How to complete this task
The entire listing below is to be written out exactly, minus the pictures.
%%
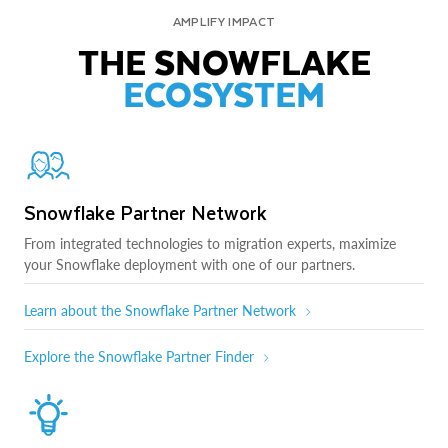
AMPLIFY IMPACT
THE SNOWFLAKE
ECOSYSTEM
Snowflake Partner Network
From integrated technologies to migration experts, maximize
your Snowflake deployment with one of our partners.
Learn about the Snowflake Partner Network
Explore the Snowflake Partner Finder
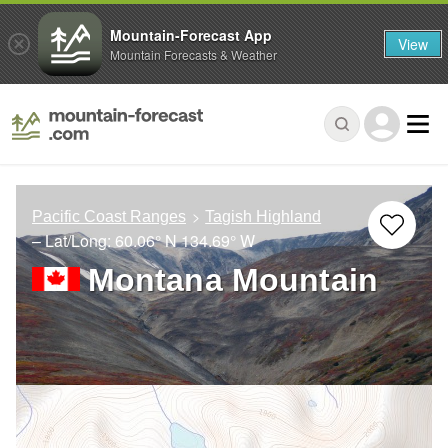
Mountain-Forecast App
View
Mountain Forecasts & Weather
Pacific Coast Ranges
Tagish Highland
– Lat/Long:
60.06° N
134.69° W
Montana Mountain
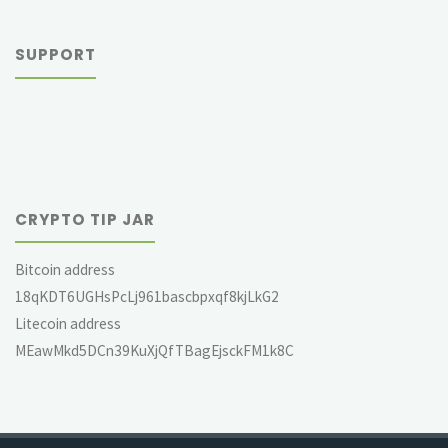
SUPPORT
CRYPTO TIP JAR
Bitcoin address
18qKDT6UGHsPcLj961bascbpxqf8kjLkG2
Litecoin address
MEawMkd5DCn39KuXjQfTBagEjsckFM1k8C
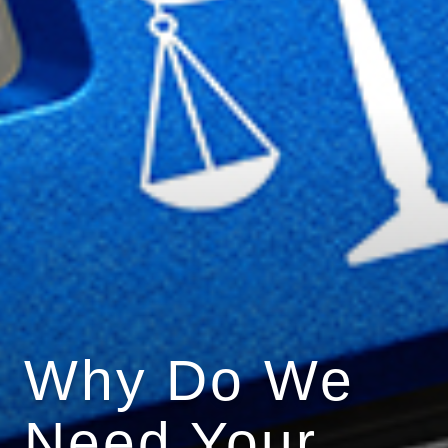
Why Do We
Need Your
%%
Result of this exercise
AMPLIFY IMPACT
THE SNOWFLAKE
ECOSYSTEM
Snowflake Partner Network
From integrated technologies to migration experts, maximize
your Snowflake deployment with one of our partners.
Learn about the Snowflake Partner Network
Explore the Snowflake Partner Finder
Mountain-Forecast App
View
Mountain Forecasts & Weather
Pacific Coast Ranges
Tagish Highland
– Lat/Long:
60.06° N
134.69° W
Montana Mountain
SUPPORT
CRYPTO TIP JAR
Bitcoin address
18qKDT6UGHsPcLj961bascbpxqf8kjLkG2
Litecoin address
MEawMkd5DCn39KuXjQfTBagEjsckFM1k8C
Why Do We
Need Your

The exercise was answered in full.